Success in Shreveport

In the 2013-14 season, Diaz did it all for the Pilots. He got 98 at-bats and hit .357. He also started 11 games and appeared in 12, pitching 50 2-3 innings and amassing a 4-3 record with a 3.20 ERA.

But the end of the season left a sour taste in his mouth. In the opening round of the 2014 NAIA National Championship, Diaz got the start against MidAmerica Nazarene University, lasted just one-third of an inning and gave up eight runs.

At the time, Diaz didn’t know if that would be his last game. He still had not been granted redshirt status for the season in which he appeared in a few games for Tarleton.

Right before this season, Diaz was granted another year of eligibility. He was solely a pitcher in his senior year, and he finished 9-3 with a 1.74 ERA. Again, Diaz got the ball in the opening round of the NAIA tourney for the Pilots. This time, he went 8 2-3 innings before giving up a walk-off single to lose a 1-0 heartbreaker to Sterling (Kansas).

“The kid conquered the fear of how poorly he did last year,” Levallee said. “He had a bad start, but he absolutely dominated in his second time at the regional. It was good to see.”

But Levallee said it was even better to see Diaz walk at graduation and pick up a general studies degree with a focus on physical activity and kinesiology. Levallee said Diaz had to work at a gas station in order to make ends meet to get the degree.

“It’s one thing to give a kid with a troubling past a tryout and have that kid win you some games,” Levallee said. “But it’s another thing to see that kid get a degree.

“That’s the most rewarding part for me. The kid beat cancer, went to a new school and got a degree.”

 

Last shot in the Last Frontier

Diaz was not drafted by a Major League Baseball team, so after college he was faced with quitting baseball again. His one opportunity was to come to the Alaska Baseball League and pitch for the Peninsula Oilers, using the audition to try and catch on with a pro team.
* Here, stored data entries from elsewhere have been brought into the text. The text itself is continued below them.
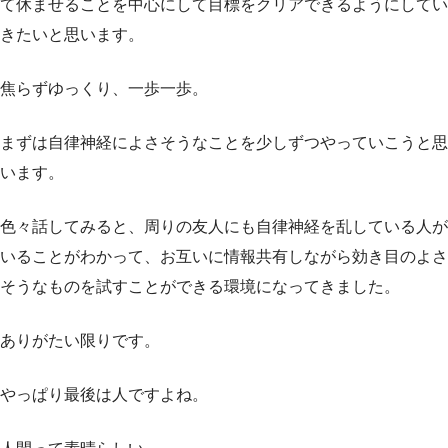
て休ませることを中心にして目標をクリアできるようにしてい
きたいと思います。
焦らずゆっくり、一歩一歩。
まずは自律神経によさそうなことを少しずつやっていこうと思
います。
色々話してみると、周りの友人にも自律神経を乱している人が
いることがわかって、お互いに情報共有しながら効き目のよさ
そうなものを試すことができる環境になってきました。
ありがたい限りです。
やっぱり最後は人ですよね。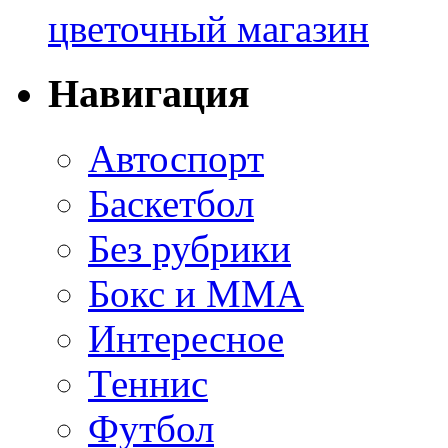
цветочный магазин
Навигация
Автоспорт
Баскетбол
Без рубрики
Бокс и ММА
Интересное
Теннис
Футбол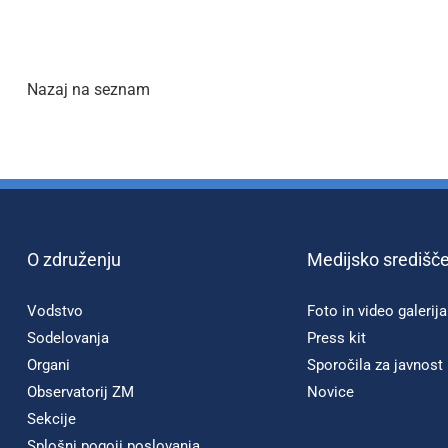
Nazaj na seznam
O združenju
Medijsko središč
Vodstvo
Foto in video galerija
Sodelovanja
Press kit
Organi
Sporočila za javnost
Observatorij ZM
Novice
Sekcije
Splošni pogoji poslovanja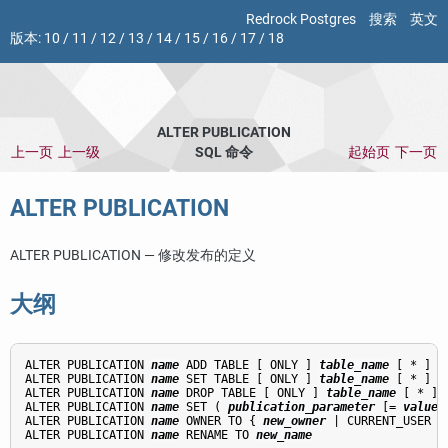
Redrock Postgres
搜索
英文
版本:
10
/
11
/
12
/
13
/
14
/
15
/
16
/
17
/
18
ALTER PUBLICATION
上一页
上一级
SQL 命令
起始页
下一页
ALTER PUBLICATION
ALTER PUBLICATION — 修改发布的定义
大纲
ALTER PUBLICATION 
name
 ADD TABLE [ ONLY ] 
table_name
 [ * ] [,
ALTER PUBLICATION 
name
 SET TABLE [ ONLY ] 
table_name
 [ * ] [,
ALTER PUBLICATION 
name
 DROP TABLE [ ONLY ] 
table_name
 [ * ] 
ALTER PUBLICATION 
name
 SET ( 
publication_parameter
 [= 
value
]
ALTER PUBLICATION 
name
 OWNER TO { 
new_owner
 | CURRENT_USER |
ALTER PUBLICATION 
name
 RENAME TO 
new_name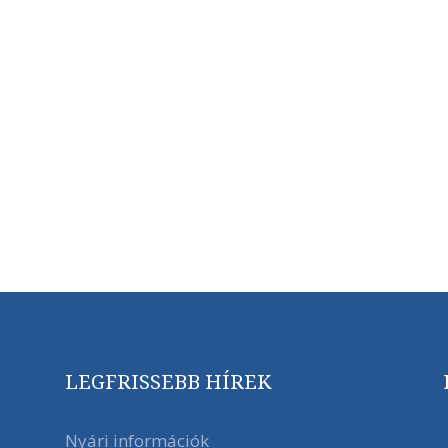
LEGFRISSEBB HÍREK
Nyári információk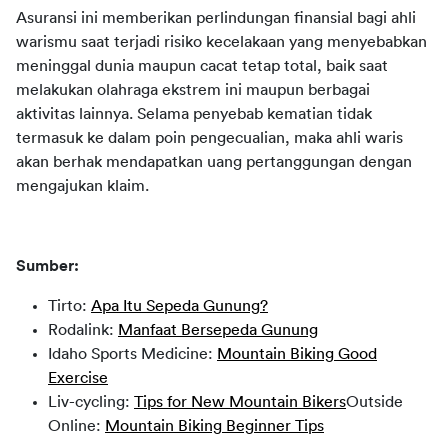
Asuransi ini memberikan perlindungan finansial bagi ahli 
warismu saat terjadi risiko kecelakaan yang menyebabkan 
meninggal dunia maupun cacat tetap total, baik saat 
melakukan olahraga ekstrem ini maupun berbagai 
aktivitas lainnya. Selama penyebab kematian tidak 
termasuk ke dalam poin pengecualian, maka ahli waris 
akan berhak mendapatkan uang pertanggungan dengan 
mengajukan klaim.
Sumber:
Tirto:
Apa Itu Sepeda Gunung?
Rodalink:
Manfaat Bersepeda Gunung
Idaho Sports Medicine:
Mountain Biking Good
Exercise
Liv-cycling:
Tips for New Mountain Bikers
Outside
Online:
Mountain Biking Beginner Tips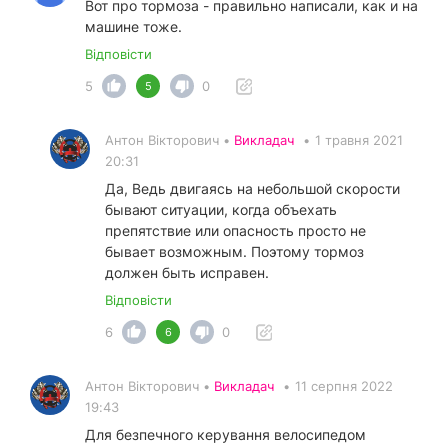
Вот про тормоза - правильно написали, как и на
машине тоже.
Відповісти
5
0
5
Антон Вікторович •
Викладач
•
1 травня 2021
20:31
Да, Ведь двигаясь на небольшой скорости
бывают ситуации, когда объехать
препятствие или опасность просто не
бывает возможным. Поэтому тормоз
должен быть исправен.
Відповісти
6
0
6
Антон Вікторович •
Викладач
•
11 серпня 2022
19:43
Для безпечного керування велосипедом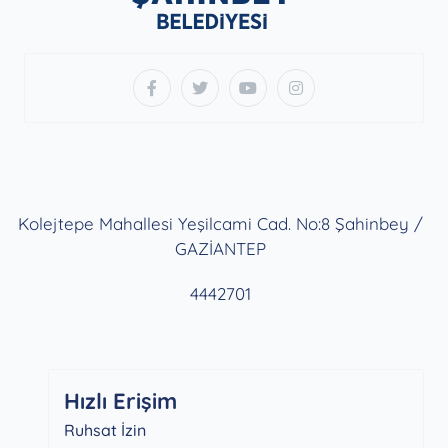
Kolejtepe Mahallesi Yeşilcami Cad. No:8 Şahinbey /
GAZİANTEP
4442701
Hızlı Erişim
Ruhsat İzin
At first, Diaz was skeptical about what Alaska could do for him. But the opportunity to play in the Last Frontier grew on him.

“The worst case is I can say I played baseball for a summer in Alaska,” said Diaz, who got in some salmon fishing last week. “I’ll always be able to say I did it. When else am I going to get to return here?”

Dan Gensel said part of the reason Diaz is working so hard at construction sites is that he wants to have money to take advantage of sightseeing opportunities when his fiancee arrives in a few weeks.

“He’s very grounded,” Gensel said of Diaz. “It’s a remarkable story. It hit him when most kids are at the peak of their baseball and looking to go into the draft at 21 years of age.”

Daly, the Oilers assistant, said he thinks that pro opportunity could still come.

“I think it’s a strong possibility,” he said. “We already used our contacts to make calls on him, and we’ve gotten a couple of calls back in. We want to win, but we also want to set each one of these guys up to succeed in the future.”

Diaz, who is 1-1 with a 1.54 ERA for the Oilers thus far and will get the start tonight at 7 p.m. against the Alaska Goldpanners of Fairbanks, isn’t getting his hopes up about a pro career. No matter what happens, he would like to go into coaching one day.

He still must get a checkup every six months, but so far he has a clean bill of health. Just to make sure, he says he’s “a young person living like an older person,” avoiding red meat and sugary foods.

“I know I’m a different and better person,” Diaz said. “It’s forced me to be a more humble person.

“I used to be loud and obnoxious in the dugout, but I’m not like that anymore. Now, I just try and figure out how I can help.”